Вчера он с величайшими усилиями подбирал хлебные крошки, упавшие с его брюк на пол. Сегодня он уже оставил кое-какие крошки.
Когда он ест, мы покидаем его одного в комнате. Он больше не нуждается в нашей помощи. У него уже хватает сил, чтобы держать ложку и вилку. Но мясо мы нарезаем. Мы оставляем его наедине с едой. Мы стараемся не разговаривать в соседних комнатах. Мы ходим на цыпочках. Мы издали смотрим на него. Он функционирует. Он не отдает предпочтения каким-то блюдам. Никаких предпочтений. Он поглощает все — как бездна. Когда еда поступает недостаточно быстро, он всхлипывает и говорит, что его не понимают.

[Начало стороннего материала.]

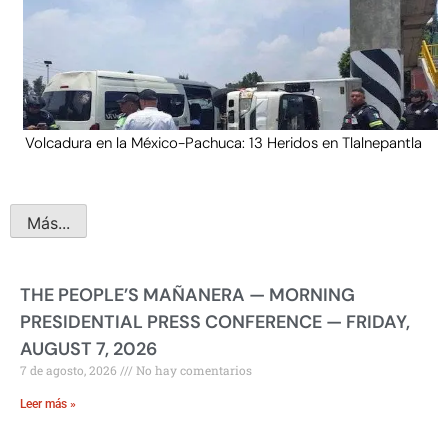
Volcadura en la México-Pachuca: 13 Heridos en Tlalnepantla
Más...
THE PEOPLE’S MAÑANERA — MORNING
PRESIDENTIAL PRESS CONFERENCE — FRIDAY,
AUGUST 7, 2026
7 de agosto, 2026
No hay comentarios
Leer más »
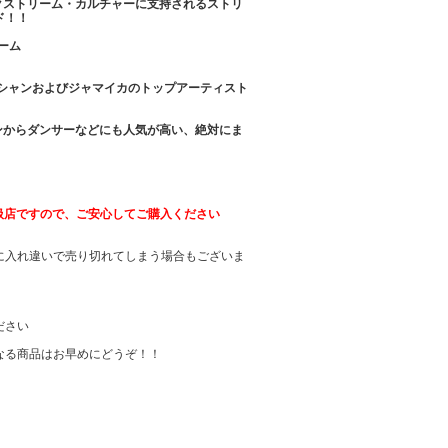
クストリーム・カルチャーに支持されるストリ
ド！！
ーム
のミュージシャンおよびジャマイカのトップアーティスト
ンからダンサーなどにも人気が高い、絶対にま
取扱店ですので、ご安心してご購入ください
に入れ違いで売り切れてしまう場合もございま
ださい
なる商品はお早めにどうぞ！！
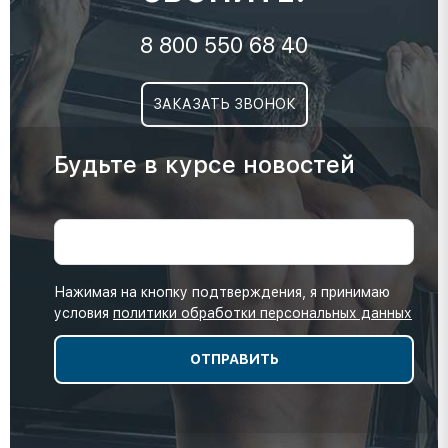
8 800 550 68 40
ЗАКАЗАТЬ ЗВОНОК
Будьте в курсе новостей
Нажимая на кнопку подтверждения, я принимаю
условия
политики обработки персональных данных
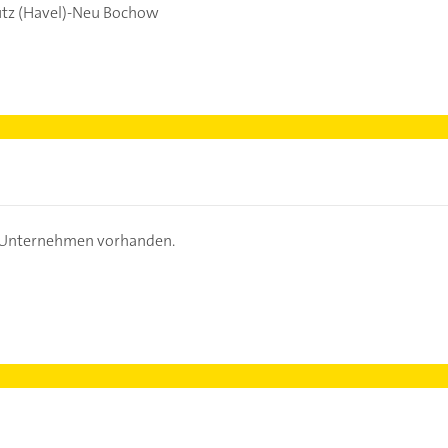
utz (Havel)-Neu Bochow
s Unternehmen vorhanden.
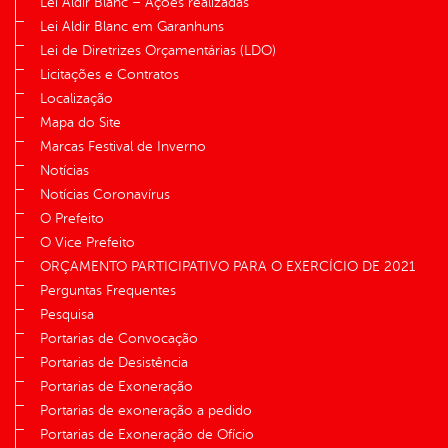
Lei Aldir Blanc – Ações realizadas
Lei Aldir Blanc em Garanhuns
Lei de Diretrizes Orçamentárias (LDO)
Licitações e Contratos
Localização
Mapa do Site
Marcas Festival de Inverno
Notícias
Notícias Coronavírus
O Prefeito
O Vice Prefeito
ORÇAMENTO PARTICIPATIVO PARA O EXERCÍCIO DE 2021
Perguntas Frequentes
Pesquisa
Portarias de Convocação
Portarias de Desistência
Portarias de Exoneração
Portarias de exoneração a pedido
Portarias de Exoneração de Ofício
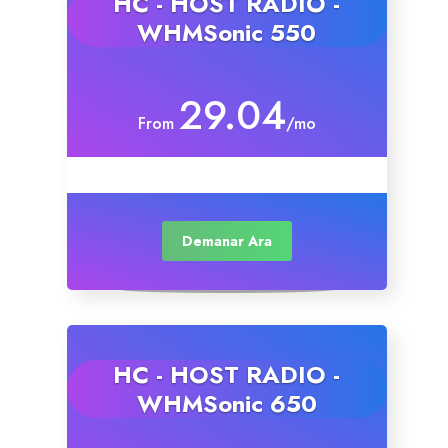
HC - HOST RADIO -
WHMSonic 550
Site Builder
29.04
XOVI NOW
From
/mo
Site & Server Monitoring
VPN
Demanar Ara
Registrar un Nou Domini
transferir un Domini
HC - HOST RADIO -
WHMSonic 650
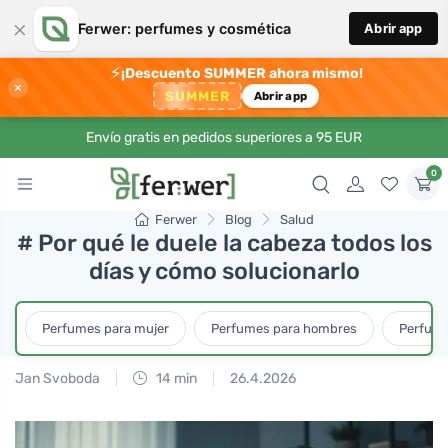
×
Ferwer: perfumes y cosmética
Abrir app
⚡
¡Descuento SUMMER ahora mismo!
×
SUMMER
Abrir app
Envío gratis en pedidos superiores a 95 EUR
0
Ferwer
Blog
Salud
# Por qué le duele la cabeza todos los
días y cómo solucionarlo
Perfumes para mujer
Perfumes para hombres
Perfume
Jan Svoboda
14 min
26.4.2026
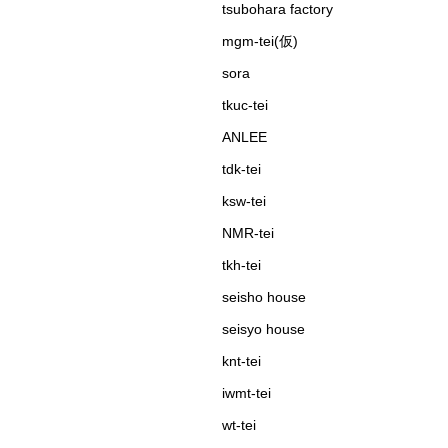
tsubohara factory
mgm-tei(仮)
sora
tkuc-tei
ANLEE
tdk-tei
ksw-tei
NMR-tei
tkh-tei
seisho house
seisyo house
knt-tei
iwmt-tei
wt-tei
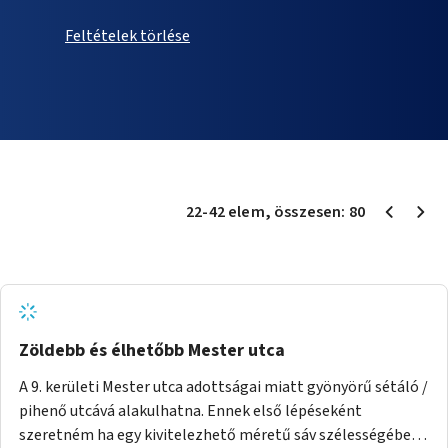
Feltételek törlése
22
-
42
elem
, összesen:
80
Zöldebb és élhetőbb Mester utca
A 9. kerületi Mester utca adottságai miatt gyönyörű sétáló /
pihenő utcává alakulhatna. Ennek első lépéseként
szeretném ha egy kivitelezhető méretű sáv szélességében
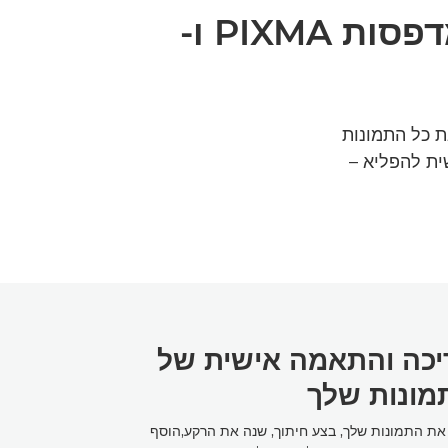
יישומון לעריכות תמונות שמוצע בחינם, עבור מדפסות PIXMA ו-
 פשוטה להפוך את כל התמונות
ית להפליא –
יכה והתאמה אישית של
מונות שלך
את התמונות שלך, בצע חיתוך, שנה את הרקע,הוסף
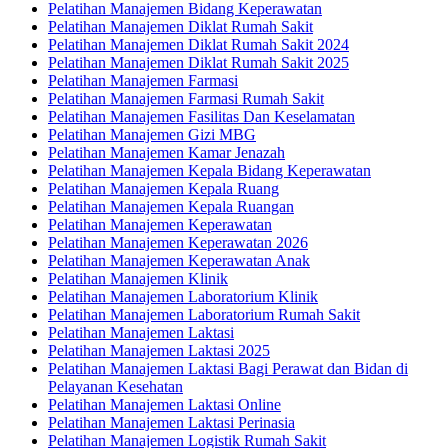
Pelatihan Manajemen Bidang Keperawatan
Pelatihan Manajemen Diklat Rumah Sakit
Pelatihan Manajemen Diklat Rumah Sakit 2024
Pelatihan Manajemen Diklat Rumah Sakit 2025
Pelatihan Manajemen Farmasi
Pelatihan Manajemen Farmasi Rumah Sakit
Pelatihan Manajemen Fasilitas Dan Keselamatan
Pelatihan Manajemen Gizi MBG
Pelatihan Manajemen Kamar Jenazah
Pelatihan Manajemen Kepala Bidang Keperawatan
Pelatihan Manajemen Kepala Ruang
Pelatihan Manajemen Kepala Ruangan
Pelatihan Manajemen Keperawatan
Pelatihan Manajemen Keperawatan 2026
Pelatihan Manajemen Keperawatan Anak
Pelatihan Manajemen Klinik
Pelatihan Manajemen Laboratorium Klinik
Pelatihan Manajemen Laboratorium Rumah Sakit
Pelatihan Manajemen Laktasi
Pelatihan Manajemen Laktasi 2025
Pelatihan Manajemen Laktasi Bagi Perawat dan Bidan di
Pelayanan Kesehatan
Pelatihan Manajemen Laktasi Online
Pelatihan Manajemen Laktasi Perinasia
Pelatihan Manajemen Logistik Rumah Sakit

Вчера днем он пошел к холодильнику и стащил хлеб. Он ворует. Мы говорим ему, что нужна осторожность, что ему нельзя слишком много есть. Тогда он плачет.
Я наблюдала за ним из дверей гостиной. Я не входила. Пятнадцать, двадцать дней я с неизменной радостью смотрела, как он ест, я не могла к этому привыкнуть. Иногда от радости я тоже плакала. Он не замечал меня. Он меня забыл.
Силы возвращаются.
Я тоже начинаю есть, начинаю снова спать. Я набираю вес. Мы будем жить.
Как он, в течение семнадцати дней я не могла есть. Как он, семнадцать дней не могла спать, во всяком случае, мне кажется, что я не спала.